§ Activity
Exactly as written, give again the line with "preluare you tube" and all subsequent lines through the end of the records.

§ Records provided
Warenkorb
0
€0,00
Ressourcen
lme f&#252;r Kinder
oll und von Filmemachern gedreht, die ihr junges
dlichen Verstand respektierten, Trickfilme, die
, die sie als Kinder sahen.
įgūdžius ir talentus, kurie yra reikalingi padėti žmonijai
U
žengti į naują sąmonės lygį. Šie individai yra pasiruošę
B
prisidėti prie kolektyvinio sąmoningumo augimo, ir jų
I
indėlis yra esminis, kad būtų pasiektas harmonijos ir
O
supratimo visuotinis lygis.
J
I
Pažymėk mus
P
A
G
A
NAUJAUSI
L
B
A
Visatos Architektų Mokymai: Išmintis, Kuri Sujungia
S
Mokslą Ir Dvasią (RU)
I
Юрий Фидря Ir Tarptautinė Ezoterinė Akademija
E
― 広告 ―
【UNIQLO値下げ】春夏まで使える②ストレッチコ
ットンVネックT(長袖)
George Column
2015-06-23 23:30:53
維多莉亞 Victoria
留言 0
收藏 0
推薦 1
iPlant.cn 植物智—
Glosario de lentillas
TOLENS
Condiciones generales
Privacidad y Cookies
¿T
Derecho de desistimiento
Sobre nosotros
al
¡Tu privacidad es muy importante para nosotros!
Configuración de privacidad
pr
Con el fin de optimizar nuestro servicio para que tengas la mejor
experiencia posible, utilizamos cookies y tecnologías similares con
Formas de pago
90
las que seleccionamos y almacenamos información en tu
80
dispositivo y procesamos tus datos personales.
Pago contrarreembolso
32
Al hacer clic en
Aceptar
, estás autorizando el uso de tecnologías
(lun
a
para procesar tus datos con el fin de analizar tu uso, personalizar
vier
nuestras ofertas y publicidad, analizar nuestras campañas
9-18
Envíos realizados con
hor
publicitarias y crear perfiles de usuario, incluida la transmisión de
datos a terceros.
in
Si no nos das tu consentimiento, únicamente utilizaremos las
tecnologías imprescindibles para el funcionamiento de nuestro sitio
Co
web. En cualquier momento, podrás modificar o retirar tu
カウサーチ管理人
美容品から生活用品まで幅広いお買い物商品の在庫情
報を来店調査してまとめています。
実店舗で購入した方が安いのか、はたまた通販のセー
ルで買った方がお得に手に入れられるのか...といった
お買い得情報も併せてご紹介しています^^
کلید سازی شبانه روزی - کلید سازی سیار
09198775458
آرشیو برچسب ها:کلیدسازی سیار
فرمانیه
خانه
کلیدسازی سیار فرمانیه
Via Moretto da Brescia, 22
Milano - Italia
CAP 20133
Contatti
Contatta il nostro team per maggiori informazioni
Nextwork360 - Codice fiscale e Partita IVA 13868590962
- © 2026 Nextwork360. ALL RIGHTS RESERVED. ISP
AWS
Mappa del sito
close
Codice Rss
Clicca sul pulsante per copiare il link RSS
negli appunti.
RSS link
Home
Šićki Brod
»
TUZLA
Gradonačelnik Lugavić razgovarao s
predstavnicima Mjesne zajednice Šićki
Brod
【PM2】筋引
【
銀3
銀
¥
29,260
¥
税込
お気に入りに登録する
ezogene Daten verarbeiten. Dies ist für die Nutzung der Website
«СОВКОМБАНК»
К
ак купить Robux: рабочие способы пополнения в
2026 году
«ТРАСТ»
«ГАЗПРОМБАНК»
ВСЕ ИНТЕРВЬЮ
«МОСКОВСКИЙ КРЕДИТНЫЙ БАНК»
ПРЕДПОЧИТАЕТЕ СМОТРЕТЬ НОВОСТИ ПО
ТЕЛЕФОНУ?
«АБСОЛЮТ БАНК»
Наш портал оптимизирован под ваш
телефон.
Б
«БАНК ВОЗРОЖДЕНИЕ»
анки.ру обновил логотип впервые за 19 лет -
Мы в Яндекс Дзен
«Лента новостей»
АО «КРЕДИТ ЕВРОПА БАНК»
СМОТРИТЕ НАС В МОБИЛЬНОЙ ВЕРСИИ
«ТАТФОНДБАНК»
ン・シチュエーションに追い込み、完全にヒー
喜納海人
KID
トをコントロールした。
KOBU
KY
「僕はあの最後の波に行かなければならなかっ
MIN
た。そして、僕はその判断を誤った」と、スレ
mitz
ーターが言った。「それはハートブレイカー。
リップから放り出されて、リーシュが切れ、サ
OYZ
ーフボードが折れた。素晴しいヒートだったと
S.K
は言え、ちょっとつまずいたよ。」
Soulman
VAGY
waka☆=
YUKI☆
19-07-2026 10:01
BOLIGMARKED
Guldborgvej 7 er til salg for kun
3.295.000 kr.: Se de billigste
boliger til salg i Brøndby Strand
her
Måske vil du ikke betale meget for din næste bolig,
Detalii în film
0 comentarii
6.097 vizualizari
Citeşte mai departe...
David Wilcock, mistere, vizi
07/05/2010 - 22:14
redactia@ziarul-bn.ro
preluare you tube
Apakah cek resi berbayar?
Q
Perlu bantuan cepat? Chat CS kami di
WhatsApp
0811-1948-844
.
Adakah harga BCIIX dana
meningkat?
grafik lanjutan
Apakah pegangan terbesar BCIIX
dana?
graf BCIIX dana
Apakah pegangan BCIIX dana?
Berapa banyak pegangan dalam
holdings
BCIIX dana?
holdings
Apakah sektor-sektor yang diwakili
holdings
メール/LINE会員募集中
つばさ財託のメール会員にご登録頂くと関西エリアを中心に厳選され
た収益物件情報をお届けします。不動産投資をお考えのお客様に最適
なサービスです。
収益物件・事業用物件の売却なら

§ Expected answer
preluare you tube
Apakah cek resi berbayar?
Q
Perlu bantuan cepat? Chat CS kami di
WhatsApp
0811-1948-844
.
Adakah harga BCIIX dana
meningkat?
grafik lanjutan
Apakah pegangan terbesar BCIIX
dana?
graf BCIIX dana
Apakah pegangan BCIIX dana?
Berapa banyak pegangan dalam
holdings
BCIIX dana?
holdings
Apakah sektor-sektor yang diwakili
holdings
メール/LINE会員募集中
つばさ財託のメール会員にご登録頂くと関西エリアを中心に厳選され
た収益物件情報をお届けします。不動産投資をお考えのお客様に最適
なサービスです。
収益物件・事業用物件の売却なら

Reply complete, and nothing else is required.